Помнится, он вскоре улегся спать и проснулся в непривычную для себя рань, часов около шести. Дождя не было, на двери и потолке лежал неясный квадрат света от окна; Холл опустил руку и прикоснулся к прохладному паркету; было тихо. Он поднялся, натянул олимпийку, направился было к выходу, вернулся, открыл шкаф — петли хрипло взвыли — взял с верхней полки фуражку — целое архитектурное сооружение со шнурами, адамовой головой и бронзовыми листьями — и вышел на колоннаду.

Небо было чистым, меж построек еще висели редеющие пряди тумана, и холод мгновенно пробрался под тонкую шерстяную ткань; Холл в задумчивости остановился, снял сандалии и зашлепал по мокрому мрамору босиком.

Внизу, в телетайпном зале, в кресле у пульта спал дежурный, аппаратура тоненько пела, подтверждая боевую готовность. Вид Холла — в фуражке, но без сапог — был, вероятно, настолько необычен, что парень проснулся и оторопело уставился на загадочного профессора-полковника. Полковник сел, пошевелил костлявыми пальцами ног, снял с подошвы прилипший палый лист и сказал:

— Дай-ка мне Центральную.

Центральная явилась после тридцатисекундной паузы — на экране Холл увидел точно такого же радиста в зеленой рубашке и погонах, как и рядом с собой.

— Я могу дать телеграмму по адресу?

— Слушаю вас, сэр.

— Значит, так. Гелиос, Гея, четыреста шестнадцать ноль двадцать восемь, Брюссель, Академия изящных искусств, доктору Гийому Ботье. Уважаемый доктор. Прочитав вашу статью в «Арт энд Сайнс», хочу задать вам два вопроса. Первый — давно ли Италия и Византия стали одним и тем же? И второй — не проглядели ли вы в своей Паленсии синьяковский грунт? С глубоким удивлением полковник Боуэн.

— Кодовую расшифровку давать? — спросил стимфальский радист.

— Нет, не нужно, пусть так и остается.

Наверху, в колоннаде, стоял Абрахамс и смотрел на холловские сандалии.

— Майор, — обратился к нему Холл, — от лица политзаключенных крепости предлагаю вам захватить власть и основать в Герате демократическую республику.

Абрахамс засиял, как свежеотчеканенная монета.

— С восторгом присоединяюсь, профессор. С чего начнем?

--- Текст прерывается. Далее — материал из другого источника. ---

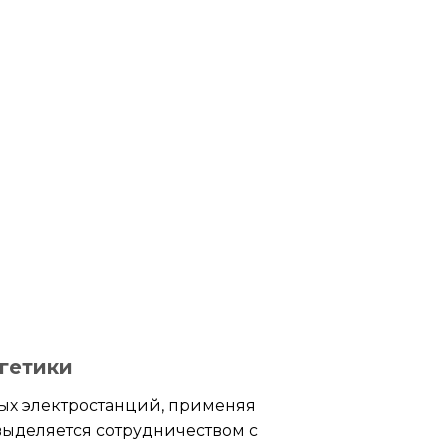
гетики
ых электростанций, применяя
ыделяется сотрудничеством с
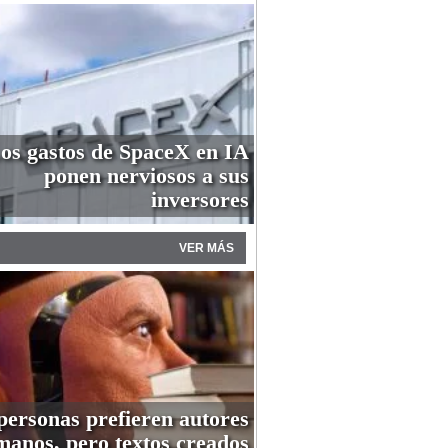
os gastos de SpaceX en IA
ponen nerviosos a sus
inversores
VER MÁS
personas prefieren autores
anos, pero textos creados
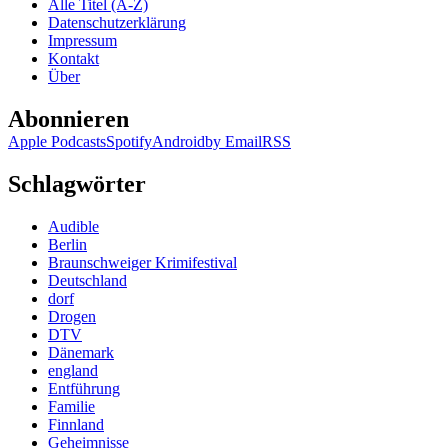
Alle Titel (A-Z)
Datenschutzerklärung
Impressum
Kontakt
Über
Abonnieren
Apple Podcasts
Spotify
Android
by Email
RSS
Schlagwörter
Audible
Berlin
Braunschweiger Krimifestival
Deutschland
dorf
Drogen
DTV
Dänemark
england
Entführung
Familie
Finnland
Geheimnisse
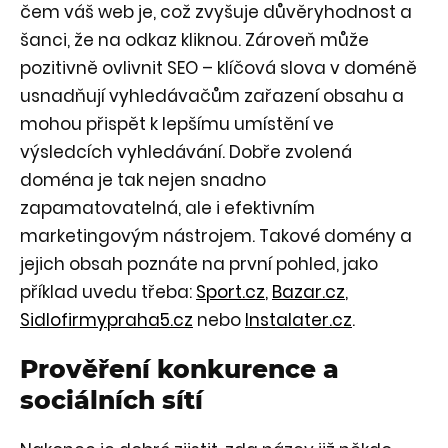
čem váš web je, což zvyšuje důvěryhodnost a
šanci, že na odkaz kliknou. Zároveň může
pozitivně ovlivnit SEO – klíčová slova v doméně
usnadňují vyhledávačům zařazení obsahu a
mohou přispět k lepšímu umístění ve
výsledcích vyhledávání. Dobře zvolená
doména je tak nejen snadno
zapamatovatelná, ale i efektivním
marketingovým nástrojem. Takové domény a
jejich obsah poznáte na první pohled, jako
příklad uvedu třeba:
Sport.cz
,
Bazar.cz
,
Sidlofirmypraha5.cz
nebo
Instalater.cz
.
Prověření konkurence a
sociálních sítí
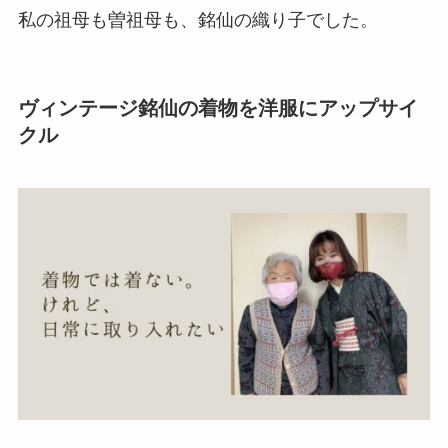
私の祖母も曽祖母も、銘仙の織り子でした。
ヴィンテージ銘仙の着物を洋服にアップサイ
クル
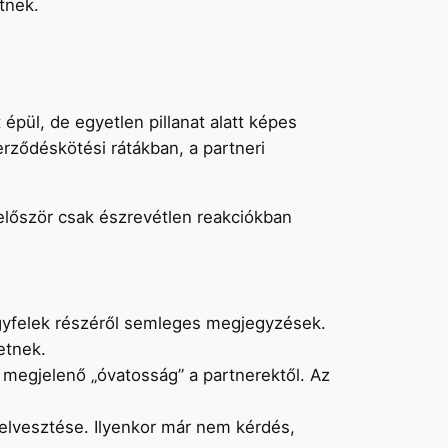
tnek.
épül, de egyetlen pillanat alatt képes
rződéskötési rátákban, a partneri
először csak észrevétlen reakciókban
ügyfelek részéről semleges megjegyzések.
etnek.
 megjelenő „óvatosság” a partnerektől. Az
 elvesztése. Ilyenkor már nem kérdés,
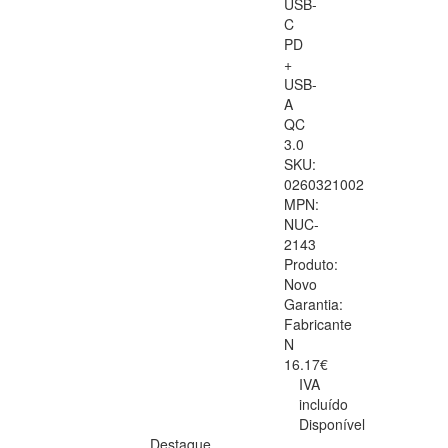
USB-
C
PD
+
USB-
A
QC
3.0
SKU:
0260321002
MPN:
NUC-
2143
Produto:
Novo
Garantia:
Fabricante
N
16.17€
IVA
incluído
Disponível
Destaque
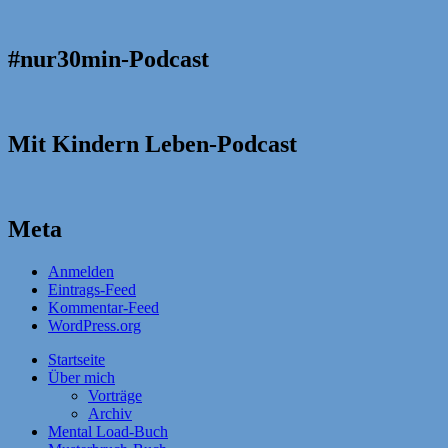
#nur30min-Podcast
Mit Kindern Leben-Podcast
Meta
Anmelden
Eintrags-Feed
Kommentar-Feed
WordPress.org
Startseite
Über mich
Vorträge
Archiv
Mental Load-Buch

— Я полагаю, что с завтрака.


Ботье прислал в ответ сразу два письма. Первое свидетельствовало о том, что в докторе не угас еще молодой задор и романтическое стремление исправить мир. «Уважаемый полковник, — писал он, — Судя по индексу, вы работаете в стимфальской военной администрации. Я благодарен Вам за внимание к моим скромным исследованиям, и от души желаю успехов на профессиональном поприще».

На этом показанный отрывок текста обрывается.